TASK: When you reach the line that contains "Hoje, a Rede de Hospitais São Camilo presta" in the data below, start reproducing lines exactly, and stop after the line that contains "entidade religiosa presente em mais de 30".

INFORMATION PROVIDED:
-*-

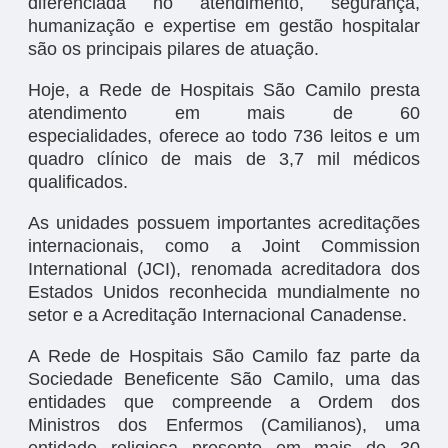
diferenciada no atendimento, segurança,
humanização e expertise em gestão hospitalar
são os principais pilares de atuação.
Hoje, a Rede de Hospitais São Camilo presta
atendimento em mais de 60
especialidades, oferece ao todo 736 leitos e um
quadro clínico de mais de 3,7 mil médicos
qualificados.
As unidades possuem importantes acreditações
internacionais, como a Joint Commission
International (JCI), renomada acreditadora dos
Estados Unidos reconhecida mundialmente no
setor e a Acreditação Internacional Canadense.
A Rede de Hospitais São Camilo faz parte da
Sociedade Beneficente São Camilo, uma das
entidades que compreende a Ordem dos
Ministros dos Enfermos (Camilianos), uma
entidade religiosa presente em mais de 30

-*-

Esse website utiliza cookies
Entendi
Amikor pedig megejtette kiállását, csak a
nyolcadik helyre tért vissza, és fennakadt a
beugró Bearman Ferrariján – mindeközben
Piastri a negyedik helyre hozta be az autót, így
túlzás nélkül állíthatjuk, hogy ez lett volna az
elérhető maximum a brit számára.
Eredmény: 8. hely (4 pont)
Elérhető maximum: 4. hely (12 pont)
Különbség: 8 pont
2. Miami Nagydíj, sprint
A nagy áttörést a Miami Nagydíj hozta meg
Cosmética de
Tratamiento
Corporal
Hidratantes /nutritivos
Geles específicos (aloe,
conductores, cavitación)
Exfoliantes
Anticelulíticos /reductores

-*-

RESPONSE AREA:
Hoje, a Rede de Hospitais São Camilo presta
atendimento em mais de 60
especialidades, oferece ao todo 736 leitos e um
quadro clínico de mais de 3,7 mil médicos
qualificados.
As unidades possuem importantes acreditações
internacionais, como a Joint Commission
International (JCI), renomada acreditadora dos
Estados Unidos reconhecida mundialmente no
setor e a Acreditação Internacional Canadense.
A Rede de Hospitais São Camilo faz parte da
Sociedade Beneficente São Camilo, uma das
entidades que compreende a Ordem dos
Ministros dos Enfermos (Camilianos), uma
entidade religiosa presente em mais de 30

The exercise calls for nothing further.